T-SQL query Advanced--in layman view

Source: Internet
Author: User
Tags one table management studio

Introduction

Views can be thought of as virtual tables that are defined on SQL Server. The view, as its name implies, is another entry for viewing data. The general view itself does not store the actual data, but only a SELECT statement and the metadata of the table involved.

The view is simple to understand as follows:

With views, clients no longer need to know the table structure of the underlying table and the relationships between them. The view provides an interface for unified access to data.

Why use Views (view)

So it's easy to see that using a view will have the following benefits:

    • The view hides the underlying table structure, simplifying data access operations
    • Because the underlying table structure is hidden, security is greatly enhanced and the user can only see the data provided by the view
    • Use views to facilitate rights management, allowing users to view permissions rather than the underlying tables to further enhance security
    • The view provides a user-accessible interface that, when the underlying table changes, changes the view's statements to accommodate the client program that has been built on this view without being affected

Classification of Views (view)

Views can be divided into three categories in SQL

    1. Normal views (Regular view)
    2. Indexed Views (Indexed view)
    3. Split Views (partitioned view)

The following views are discussed from these view types

Normal Views (rugular view)

The normal view is defined by a SELECT statement, and the view contains only the metadata of its definition and the referenced table. The data is not actually stored. The template for creating views in MSDN is as follows:

<view_attribute> [,... N]] as select_statement [with CHECK OPTION] [;] <view_attribute>:: = {    [encryption]    [SCHEMABINDING]    [view_metadata]     

parameter is still relatively small, now explain the above parameters:

Encryption: The view is encrypted, and if you choose this option, you cannot modify it. You need to save the script when creating the view, or you can no longer modify the

SCHEMABINDING: Defines the binding to the table to which the underlying reference is referenced. With this option selected, the table referenced by the view cannot alter the schema arbitrarily (such as the data type of the column), and if the underlying table schema needs to be changed, drop or alter the view that is bound on the underlying table.

View_metadata: This is a very interesting option. As indicated by the name of this option, if not selected, the METADATA returned to the client is the METADATA of the table referenced by the view, if this option is selected, The metadata of the view is returned. In plain explanation, View_metadata can make the view look like a table. The definition of each column of the view tells the client directly, not the definition of the underlying table column referenced.

With CHECK option: This option is used to update data to make restrictions, which are explained in the section updating data by view.
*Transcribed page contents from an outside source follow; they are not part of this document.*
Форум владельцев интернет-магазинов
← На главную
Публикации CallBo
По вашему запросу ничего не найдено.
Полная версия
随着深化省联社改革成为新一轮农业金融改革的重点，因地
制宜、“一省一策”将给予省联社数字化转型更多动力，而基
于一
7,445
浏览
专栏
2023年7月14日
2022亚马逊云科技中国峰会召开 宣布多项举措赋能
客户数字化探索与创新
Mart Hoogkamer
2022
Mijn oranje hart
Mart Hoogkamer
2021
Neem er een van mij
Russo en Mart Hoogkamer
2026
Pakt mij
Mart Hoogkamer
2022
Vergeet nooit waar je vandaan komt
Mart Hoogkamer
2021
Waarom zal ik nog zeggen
Of course, creating a view in addition to conforming to the syntax rules above, there are a few rules to follow:

    • In view, the ORDER BY clause cannot be used unless there is a top keyword (if you are going to use order BY, here is a hack that uses top percent ...)
    • View name must be unique in each schema
    • View nesting can not exceed 32 layers (in fact, the actual work who nested more than two layers will be hit pp-.-)
    • Compute,compute by,into keyword is not allowed in view
    • View cannot be built on a temporary table
    • View cannot query a full-text index

Create a simple example of view:

 * from HumanResources.Employee

Once the view is established, you can access the view as you would access the table:

SELECT * from V_test_view1

In Management Studio, I prefer to use this method when I create a view, which is much more convenient:

Indexed Views (Indexed view)

Before I talked about the indexed view, I suddenly remembered a comic that I had seen before. We can not afford high-end products, but to save money to buy an iphone installed high-end is always OK:

In fact, the indexed view is also very similar, on the basis of a normal view, to create a unique clustered index for the view, then this view becomes an indexed view. Apply the above comic formula: View + Clustered index = indexed view

an indexed view can be thought of as a table-equivalent object!
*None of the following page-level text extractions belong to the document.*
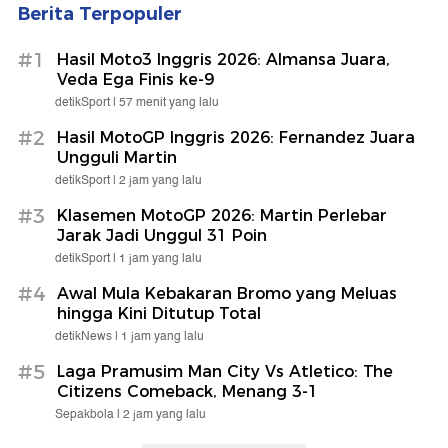
Berita Terpopuler
#1
Hasil Moto3 Inggris 2026: Almansa Juara,
Veda Ega Finis ke-9
detikSport |
57 menit yang lalu
#2
Hasil MotoGP Inggris 2026: Fernandez Juara
Ungguli Martin
detikSport |
2 jam yang lalu
#3
Klasemen MotoGP 2026: Martin Perlebar
Jarak Jadi Unggul 31 Poin
detikSport |
1 jam yang lalu
#4
Awal Mula Kebakaran Bromo yang Meluas
hingga Kini Ditutup Total
detikNews |
1 jam yang lalu
#5
Laga Pramusim Man City Vs Atletico: The
Citizens Comeback, Menang 3-1
Sepakbola |
2 jam yang lalu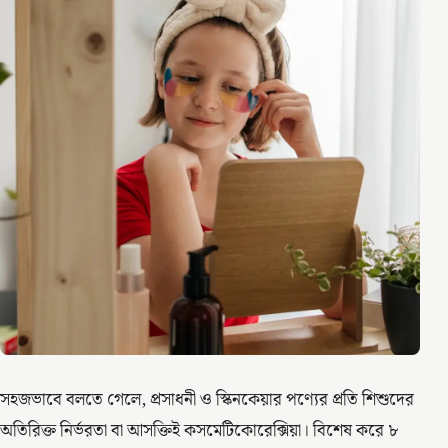
সহজভাবে বলতে গেলে, প্রসাধনী ও স্কিনকেয়ার পণ্যের প্রতি শিশুদের
অতিরিক্ত নির্ভরতা বা আসক্তিই কসমেটিকোরেক্সিয়া। বিশেষ করে ৮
Indexed views in SQL Server and materialized view in Oracle are a concept. To understand an indexed view, you must first understand the clustered index. A clustered index is simply understood as a primary key, and the data in the database is physically stored in the table in the order of the primary key, just like the Xinhua dictionary, which is set by default in the form of ABCD .... ABCD .... This is equivalent to the primary key. This avoids the whole table scan and improves performance. Therefore, there can be only one clustered index in a table.

Also for indexed views, after a clustered index is added to a view. The view is more than just the metadata of the SELECT statement and the table, and the indexed view keeps the data physically present in the database, and the data stored in the indexed view is synchronized with the underlying tables involved in the indexed view.
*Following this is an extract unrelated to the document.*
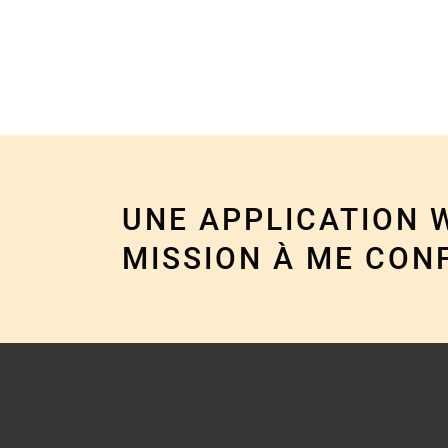
UNE APPLICATION 
MISSION À ME CON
After understanding the principles of indexed views, we can see that indexed views have significantly improved performance for a large number of OLAP data analysis and queries. In particular, there are aggregate functions in the indexed view, involving a large number of high-cost joins, because the results of the aggregate function calculations are physically stored in the indexed view, so it is not necessary to perform aggregation operations every time after a large amount of data is used in the indexed view, which will undoubtedly greatly improve performance.

At the same time, SQL Server needs to identify the changed rows each time the table involved in the indexed view is Update,insert,delete. Enables the indexed view to synchronize data. So there's a lot of business going on with this type of OLTP, and the database needs to do a lot of synchronous operations, which can degrade performance.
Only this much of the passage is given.